Swapped Injectors -- New Question
Chasing a pesky cylinder 3 mis-fire (P0303) issue on 1999 5.2L.
I want to explore the possibility of bad valve or cracked head.
My question is: if it _were_ a cracked head, or carbon build-up on a valve, would that trigger the P0303? I would think that the only way the PCM could tell if a cylinder was not working would be Ignition or fuel flow? If those two items are good (I have already found that spark is good on #3 and I've swapped Injectors and reset the code-store), then the PCM could only "know" from the exhaust / O2 sensor side, and by then, it would not have data to know "which" cylinder was mis-firing.
Next step is the compression test.
One more question -- I did not put the Combustion Chamber cleaner in the engine after the plenum gasket replace -- If I had carbon build-up on a valve -- would I stand a good chance of getting it clean with CC Cleaner ?

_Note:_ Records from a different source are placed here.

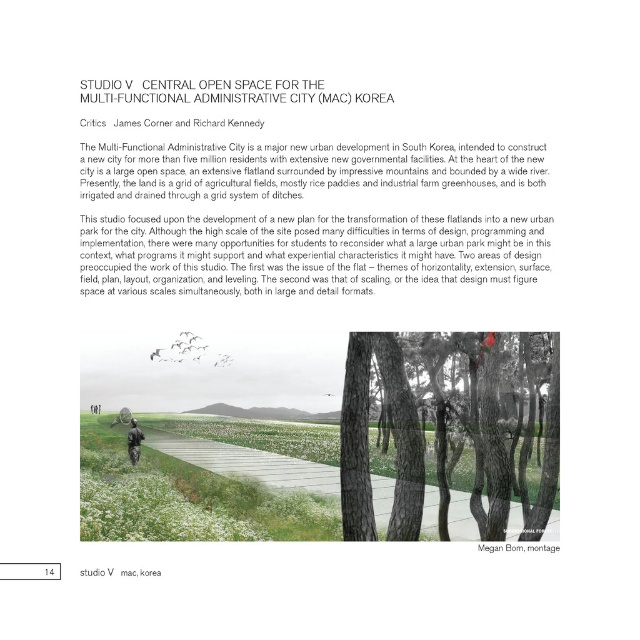 You are planning a picnic in the MAC park and want to set up a blanket on the green grass at lower center. However, there is a matte black person at center in the way. Can you place the blanket directly under the person without moving them?

The green grass at lower center is located below the matte black person at center, so yes, you can place the blanket directly under the person since the grass is positioned beneath them.

Based on the provided scene description, what can be inferred about the height comparison between the smooth bark tree at center and the green grass at lower center?

The smooth bark tree at center is not as tall as the green grass at lower center.

You are a visitor standing at the entrance of the MAC park. You see the smooth bark tree at center and the green grass at lower center. Which object is closer to you?

The smooth bark tree at center is closer to you than the green grass at lower center because it is positioned further to the viewer. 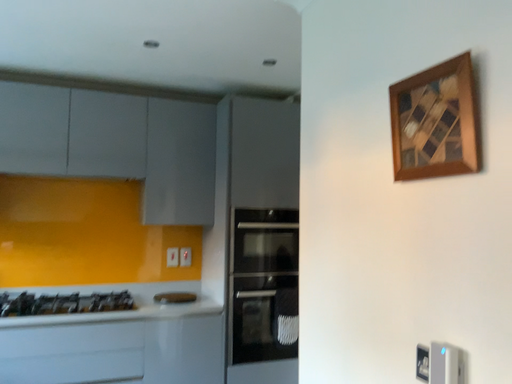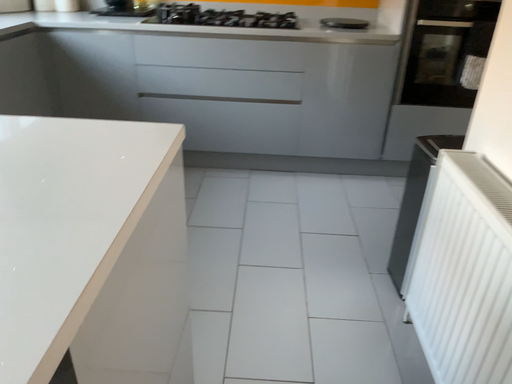 Question: How did the camera likely rotate when shooting the video?

Choices:
 (A) rotated left
 (B) rotated right

Answer: (A)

(I was afraid it might gunk up the cat is why I didn't do the CC Cleaner -- is that a mis-guided fear?)
Thanks ,
Lee
I want to explore the possibility of bad valve or cracked head.
My question is: if it _were_ a cracked head, or carbon build-up on a valve, would that trigger the P0303? I would think that the only way the PCM could tell if a cylinder was not working would be Ignition or fuel flow? If those two items are good (I have already found that spark is good on #3 and I've swapped Injectors and reset the code-store), then the PCM could only "know" from the exhaust / O2 sensor side, and by then, it would not have data to know "which" cylinder was mis-firing.
Next step is the compression test.
One more question -- I did not put the Combustion Chamber cleaner in the engine after the plenum gasket replace -- If I had carbon build-up on a valve -- would I stand a good chance of getting it clean with CC Cleaner ?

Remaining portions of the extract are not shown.